SDRIF-E - 14 février 2024Contribution de Stéphane Troussel, Président du Département de la Seine-Saint-Denis à l’enquête publique relative au projet de schéma directeur de la Région Ile-de-France – Environnemental (SDRIF-E)

A l’attention de Mesdames et Messieurs les commissaires enquêteurs,

Dans le cadre de cette enquête publique, je m’oppose au projet de SDRIF-E tel qu’il a été élaboré et soumis à la consultation, pour les raisons suivantes  :

Ce SDRIF-E ne permet pas de répondre aux besoins du territoire francilien alors que les enjeux sociaux, écologiques et territoriaux imposent de repenser le modèle de développement régional.

Les différentes crises et bouleversements socio-économiques des dernières années remettent en cause le modèle de développement hérité de l’ancien SDRIF et imposent de repenser l’aménagement du territoire. Ce projet de SDRIF-E se veut «  Environnemental  » mais il s’inscrit dans la continuité du précèdent SDRIF, sans prendre en compte les enjeux sociétaux et économiques apparus depuis, il ne permet pas de rompre avec un modèle de développement dépassé qui n’a fait qu’accroître les inégalités et n’a pas permis d’enclencher la résilience sociale et environnementale de l’Ile-de-France.

Ce projet de SDRIF-E se veut « Environnemental » mais il s’inscrit en réalité dans la continuité du précédent schéma directeur et il n’est pas à la hauteur des enjeux sociétaux et écologiques dont l’importance ne fera que s’accentuer à l’horizon 2040. Le paradigme selon lequel le développement économique est la matrice de toutes les politiques publiques doit être repensé pour permettre au territoire francilien de faire face au dérèglement climatique et renforcer la résilience des territoires. Pour les années à venir, l’attractivité de l’Île-de-France ne doit pas être seulement ou prioritairement économique, elle doit également être environnementale et sociale.

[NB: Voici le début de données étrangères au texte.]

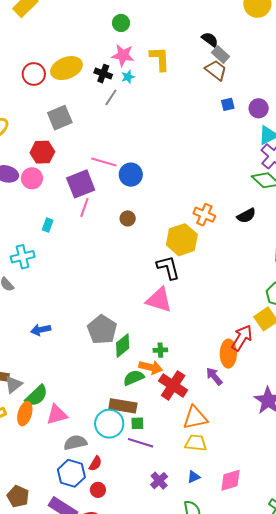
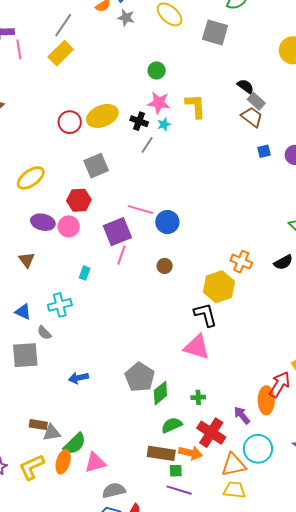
orange arrow: (151, 367) -> (190, 453), moved
purple arrow: (214, 376) -> (242, 415), moved
gray triangle: (13, 384) -> (52, 433), turned 30
cyan circle: (109, 424) -> (258, 449), moved

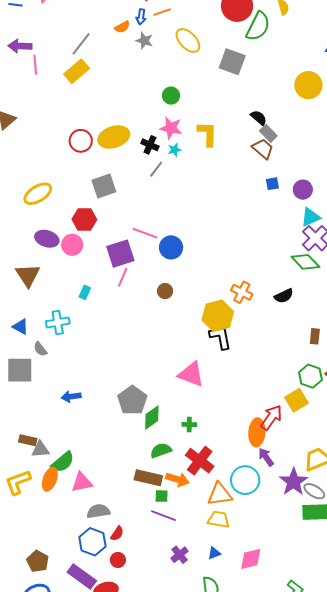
brown triangle: (27, 260) -> (28, 275), size x1.5
black L-shape: (205, 315) -> (220, 337), moved
purple arrow: (242, 415) -> (266, 457), moved

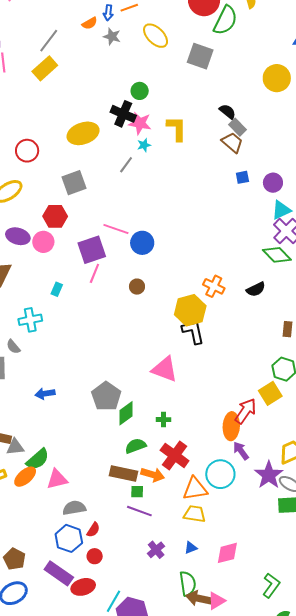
red circle: (81, 141) -> (27, 151), moved
black cross: (150, 145) -> (123, 114), moved, size x1.4
orange ellipse: (50, 479) -> (25, 477), turned 30

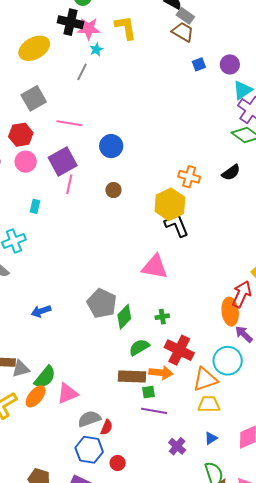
pink line: (116, 229) -> (69, 123), moved
pink circle: (43, 242) -> (26, 162), moved
red semicircle: (93, 530) -> (107, 427), moved

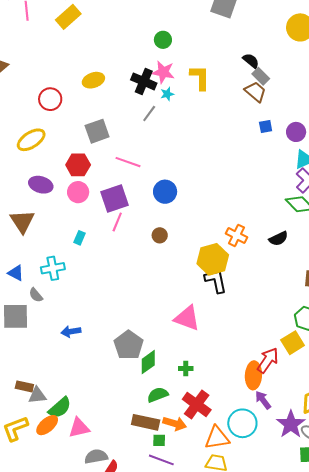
black cross: (70, 22) -> (144, 81), moved
yellow ellipse: (34, 48) -> (93, 80), moved, size x0.7
blue arrow: (41, 311) -> (71, 332), moved

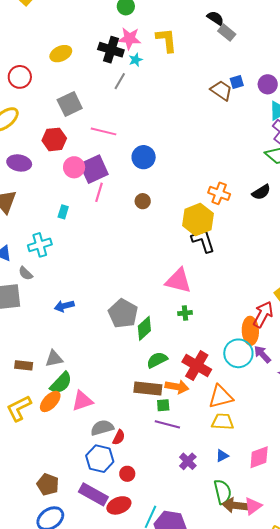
brown trapezoid: (255, 92) -> (221, 90), moved
pink circle: (78, 192) -> (74, 167), moved
green cross: (186, 369) -> (185, 313), moved
gray triangle: (37, 395) -> (54, 359), moved
cyan circle: (242, 423) -> (238, 353), moved

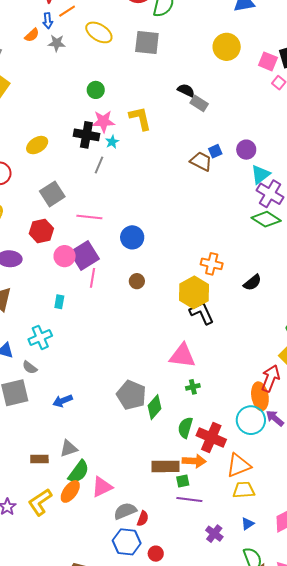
black semicircle: (261, 192) -> (252, 283), moved
blue arrow: (64, 306) -> (63, 401), moved
green semicircle: (157, 360) -> (185, 428), moved, turned -40

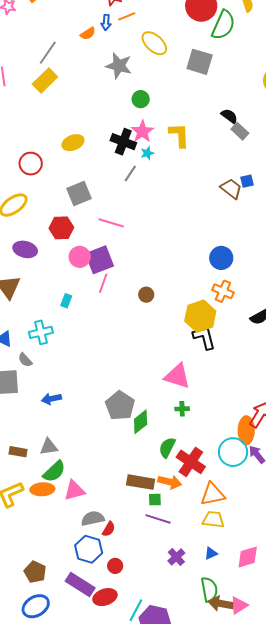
gray star: (57, 43) -> (119, 66), moved, size x1.5
pink star: (103, 121) -> (142, 131), turned 30
blue circle: (132, 237) -> (221, 258), moved
orange ellipse: (70, 491) -> (42, 489), turned 40

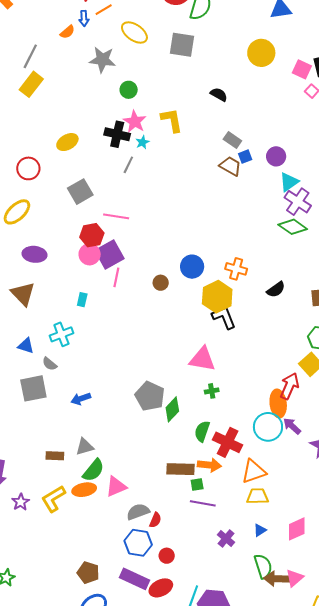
gray rectangle: (240, 131) -> (232, 140), moved
red hexagon: (61, 228) -> (92, 235), moved
blue circle: (221, 258) -> (192, 267), moved

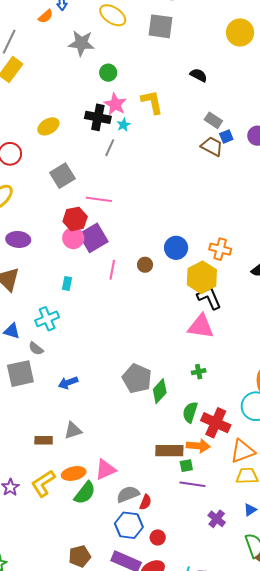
pink line: (116, 277) -> (112, 270), moved
pink triangle: (202, 359) -> (201, 326), moved
green semicircle: (93, 470) -> (85, 493), moved
brown pentagon: (88, 573) -> (80, 556), turned -30

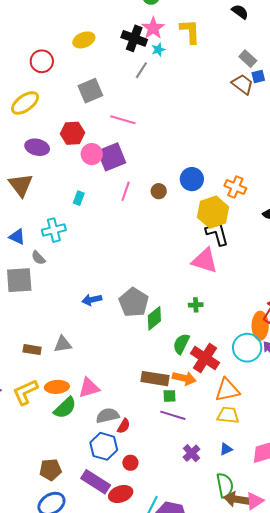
red hexagon: (75, 219) -> (72, 133), moved
blue arrow: (68, 383) -> (92, 300), moved

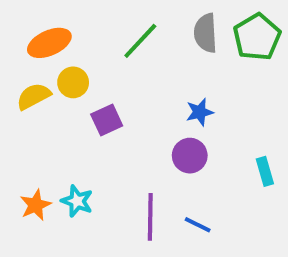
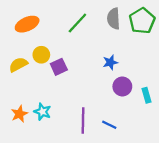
yellow circle: (73, 82) -> (41, 55), moved
yellow semicircle: (34, 96) -> (18, 65), moved
purple circle: (190, 156) -> (122, 87), moved

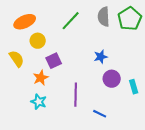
yellow circle: (41, 55) -> (38, 41), moved
yellow semicircle: (18, 65) -> (17, 59), turned 84
orange star: (19, 114) -> (41, 78), moved
purple line: (83, 120) -> (76, 95), moved

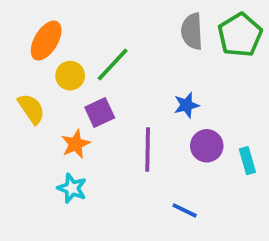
green line: (71, 21) -> (113, 65), moved
orange ellipse: (25, 22) -> (46, 41), turned -35
purple line: (76, 95) -> (148, 149), moved

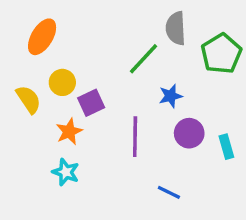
green pentagon: (240, 35) -> (221, 54), moved
green line: (113, 65) -> (144, 59), moved
yellow circle: (70, 76) -> (62, 82), moved

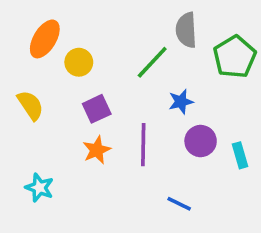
yellow circle: (62, 82) -> (79, 62), moved
orange star: (69, 131) -> (97, 150), moved
cyan star: (66, 172) -> (39, 188), moved

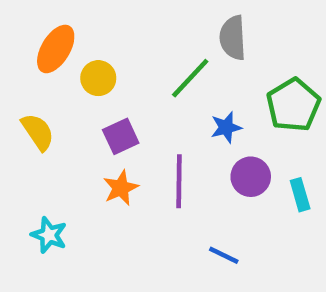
green pentagon: (235, 57) -> (293, 105), moved

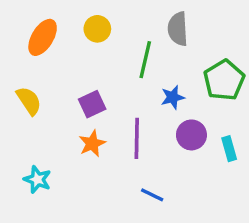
yellow circle: (98, 78) -> (97, 29), moved
green line: (190, 78) -> (145, 60), turned -30
blue line: (224, 255) -> (152, 195), moved

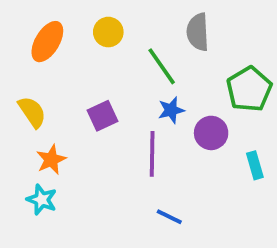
green line: (145, 60) -> (162, 66), turned -48
blue star: (173, 97) -> (171, 110), moved
purple circle: (191, 135) -> (211, 133), moved
orange star: (92, 144) -> (51, 160), moved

Depuis 2013 le nombre de départs d’habitants est plus important que le nombre d’arrivées sur le territoire francilien. Ce constat pose évidemment la question de la qualité du cadre de vie et du modèle de développement que l’on souhaite pour l’Ile-de-France. Il est désormais nécessaire d’envisager le développement régional à travers l’amélioration du cadre de vie.

A titre d’exemple, le SDRIF-E pourrait ainsi se saisir plus sérieusement du devenir des grandes zones commerciales et repenser la place de la voiture dans ces espaces. Le nombre de centres commerciaux identifiés comme devant être requalifiés dans le SDRIF-E est sous-dimensionné, alors même que le modèle qu’ils représentent sera remis en cause à l’échéance du SDRIF-E, pour encourager les commerces de proximité.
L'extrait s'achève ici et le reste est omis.